Exercise prompt
Please give back all the records exactly, but keep the pictures out.

[Information given]

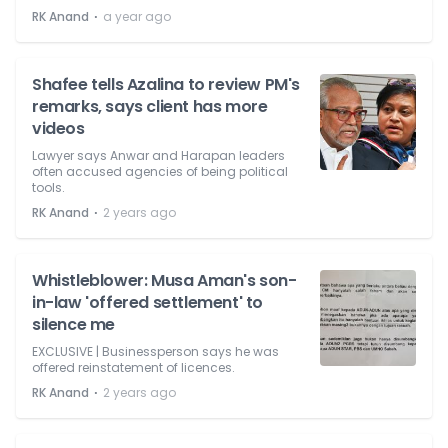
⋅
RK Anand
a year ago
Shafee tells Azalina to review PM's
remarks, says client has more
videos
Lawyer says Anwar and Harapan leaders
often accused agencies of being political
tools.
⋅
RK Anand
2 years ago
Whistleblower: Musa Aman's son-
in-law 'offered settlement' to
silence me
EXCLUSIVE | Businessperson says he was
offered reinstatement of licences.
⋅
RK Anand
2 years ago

[/Information given]

Response area
⋅
RK Anand
a year ago
Shafee tells Azalina to review PM's
remarks, says client has more
videos
Lawyer says Anwar and Harapan leaders
often accused agencies of being political
tools.
⋅
RK Anand
2 years ago
Whistleblower: Musa Aman's son-
in-law 'offered settlement' to
silence me
EXCLUSIVE | Businessperson says he was
offered reinstatement of licences.
⋅
RK Anand
2 years ago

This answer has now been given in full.